‘Extreme and devastating:' City furloughs 20 percent of workers, 1,700 employees

Mayor Cranley, city leaders provide update on coronavirus response
Updated: Mar. 30, 2020 at 9:40 PM EDT
Email This Link
Share on Pinterest
Share on LinkedIn

CINCINNATI (FOX19) - Cincinnati Mayor John Cranley announced Monday the city will furlough approximately 20 percent of its workforce, or 1,700 workers, amid the COVID-19 pandemic.

The decision, which goes into effect Monday, comes from City Manager Patrick Duhaney’s office and does not require approval by city council.

Workers will not be fired but will be placed on temporary leave and will remain city employees. They will keep their health benefits.

Cranley said he hopes the workers can be brought back in four weeks.

No sworn-in members of the city’s police or fire departments are affected by the furlough.

Ninety-percent of the city’s water and sewer workers will also remain.

The mayor explained two-thirds of the city’s budget is tied up in its water and sewer departments. Of the third that remains, 60 percent goes to police and fire.

The remaining share of the city’s budget goes to functions such as law, economic development, internal auditing and more. Those departments will see workforce furloughs of around 50 percent, which the mayor described as “extreme and devastating.”

Cranley was often emotional during the press conference announcing the furlough.

“You do not deserve this,” he said speaking to the workers affected. “You did nothing to deserve this. It is not your fault. This is only temporary. You will be back.”

He continued: “The number of people being placed on temporary emergency leave is staggering, and it is understandable to be scared by it. This decision has nothing to do with your performance, and in fact, we are taking these dramatic steps now while the federal government is providing these dollars because it will give us the resources we need to bring you back.”

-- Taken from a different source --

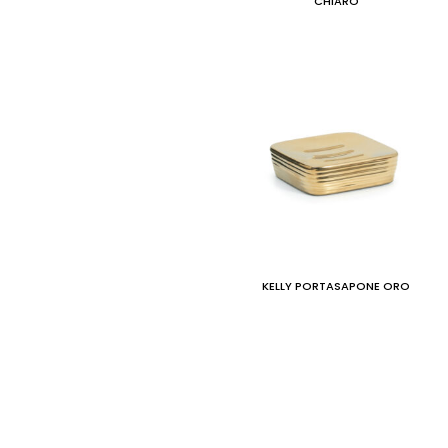
CHIARO
KELLY PORTASAPONE ORO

Temporary Emergency Leave by department.
Temporary Emergency Leave by department.(City of Cincinnati)

Cranley also touched on the city’s “miraculous turnaround” from the heights of urban disinvestment in the early 2000′s, saying the city will “bounce back faster than other communities” because of the progress seen over the last decade.

“We will bounce back, and we will bounce back together once it is safe to go back to work."

The city faces a $60-80 million budget hole as a result of COVID-19, according to a city memo released Friday. That includes dramatically reduced tax receipts during what Cranley described as a functional “shutdown” of the economy imposed by state and federal governments in response to the spread of the virus.

City furloughs thousands of workers, county works with reduced revenue

Furloughing city workers, Cranley said, appears to be what the recently passed federal aid bill “wants us to do."

Last week Cranley said the city will not receive direct money from the federal government as part of the aid bill due to the city being too small for the bill’s population criterion of 500,000. He repeated Monday he believes the decision is “unfair” because cities like Cincinnati that are relatively small municipal entities within larger metropolitan regions nevertheless provide services that are indispensable to those regions.

But it looks like that’s by design, he said, citing the bill’s generous increases to unemployment benefits and benefits for furloughed workers without much in the way of support for cities.

“This is the way the stimulus bill was set up, to allow people to weather the storm and get the public health benefit of keeping as many people at home as possible,” he said. “This is how we get through this crisis.”

The city directed Red Bike, Cincinnati’s bike share nonprofit, to temporarily cease operations Sunday night.

Monday, the mayor said the streetcar and electric scooter sharing services will cease operation as well. The streetcar will stop service Tuesday.

Despite being pressed by another media outlet on the possibility of the streetcar’s closure being permanent, the mayor said he had “no intention” of shutting the streetcar down and that such unsupported conjecturing was untimely.

The mayor said he and the city manager have taken immediate 10 percent pay cuts, as have all department heads and staff in the mayor’s office.

The mayor spoke on preparations underway to meet an expected surge in cases over the next two weeks.

“It is ongoing and going well,” he said, adding his meetings with local hospital CEOs and his phone calls with Gov. Mike DeWine and Department of Health Director Amy Acton, MD, have left him “inspired.”

He said plans to transition the Duke Energy Convention Center to surplus bed space will be finalized in the coming days. He also said he would be asking city council on Wednesday for authority to use Federal Community Block Grant dollars to spend on actions needed to prepare the convention center for that use.